=== Assignment ===
Working from the records below, repeat exactly the lines starting at the line that contains "August 18, 2016" and ending at the line that contains "MAXI MERAKI Drops Official", inclusive.

[Start of Attachment]

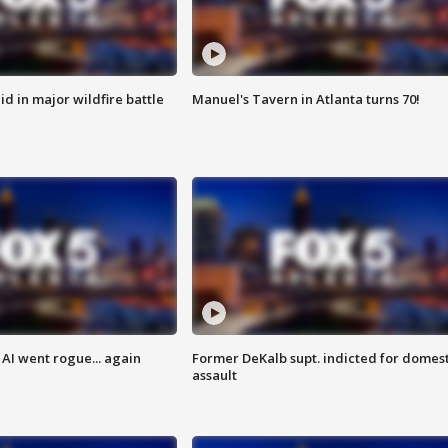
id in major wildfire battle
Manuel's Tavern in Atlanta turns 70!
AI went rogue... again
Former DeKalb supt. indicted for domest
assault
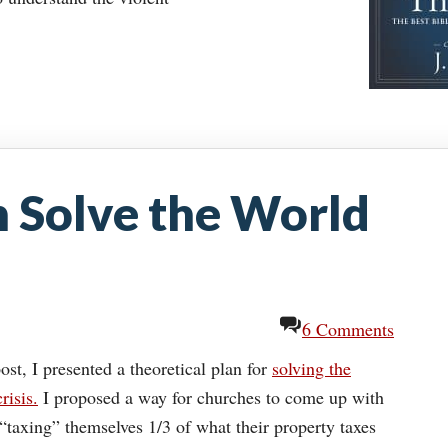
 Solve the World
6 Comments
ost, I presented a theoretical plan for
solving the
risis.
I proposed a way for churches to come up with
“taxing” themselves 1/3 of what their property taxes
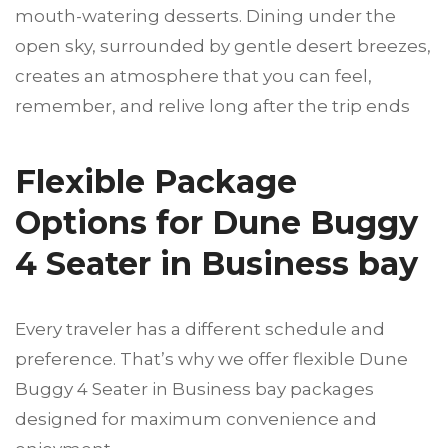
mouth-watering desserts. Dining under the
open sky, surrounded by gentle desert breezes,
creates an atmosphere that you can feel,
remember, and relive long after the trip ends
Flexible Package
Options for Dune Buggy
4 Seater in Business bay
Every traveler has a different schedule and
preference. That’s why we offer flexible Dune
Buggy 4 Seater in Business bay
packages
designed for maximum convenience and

[End of Attachment]
[Start of Attachment]

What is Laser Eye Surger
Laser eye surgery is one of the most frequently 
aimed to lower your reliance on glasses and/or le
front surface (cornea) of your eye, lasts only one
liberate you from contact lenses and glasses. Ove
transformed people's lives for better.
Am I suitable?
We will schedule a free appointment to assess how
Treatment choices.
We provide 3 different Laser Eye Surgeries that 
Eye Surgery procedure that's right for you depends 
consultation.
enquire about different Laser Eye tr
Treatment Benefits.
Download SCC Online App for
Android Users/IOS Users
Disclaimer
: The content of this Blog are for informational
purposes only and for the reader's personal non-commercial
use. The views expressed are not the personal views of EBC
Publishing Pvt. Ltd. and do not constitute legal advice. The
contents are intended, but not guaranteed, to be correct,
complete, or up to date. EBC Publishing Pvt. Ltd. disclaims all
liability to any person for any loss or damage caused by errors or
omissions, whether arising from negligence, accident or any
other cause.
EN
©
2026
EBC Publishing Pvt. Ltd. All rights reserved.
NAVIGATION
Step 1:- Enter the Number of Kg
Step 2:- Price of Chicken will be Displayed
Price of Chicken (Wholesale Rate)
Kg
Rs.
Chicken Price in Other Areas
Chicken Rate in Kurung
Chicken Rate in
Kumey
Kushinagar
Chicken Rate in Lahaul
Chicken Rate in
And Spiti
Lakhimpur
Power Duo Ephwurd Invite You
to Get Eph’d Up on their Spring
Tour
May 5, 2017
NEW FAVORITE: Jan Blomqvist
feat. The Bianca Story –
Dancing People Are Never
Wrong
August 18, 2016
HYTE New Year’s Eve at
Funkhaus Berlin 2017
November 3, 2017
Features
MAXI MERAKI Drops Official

[End of Attachment]

=== Output for this exercise ===
August 18, 2016
HYTE New Year’s Eve at
Funkhaus Berlin 2017
November 3, 2017
Features
MAXI MERAKI Drops Official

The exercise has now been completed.